● Your objective
Reproduce verbatim the lines of the material below, starting at the line with "Bone marrow C/S" and ending at the line with "Ascitic fluid / C B.K", both inclusive; skip the rest.

_ _ _ _ _ _ _

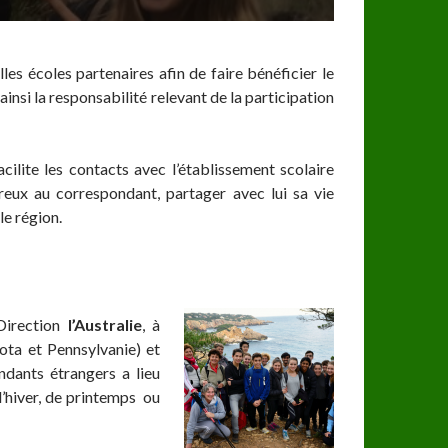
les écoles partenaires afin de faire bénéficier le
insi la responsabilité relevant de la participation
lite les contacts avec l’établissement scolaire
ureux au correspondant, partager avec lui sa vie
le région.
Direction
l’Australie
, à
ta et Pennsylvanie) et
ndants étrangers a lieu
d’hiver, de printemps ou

_ _ _ _ _ _ _

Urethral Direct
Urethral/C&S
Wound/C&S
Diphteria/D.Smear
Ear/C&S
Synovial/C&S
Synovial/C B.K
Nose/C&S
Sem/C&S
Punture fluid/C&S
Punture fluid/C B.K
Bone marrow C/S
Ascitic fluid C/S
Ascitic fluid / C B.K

_ _ _ _ _ _ _

● Solution to the problem
Bone marrow C/S
Ascitic fluid C/S
Ascitic fluid / C B.K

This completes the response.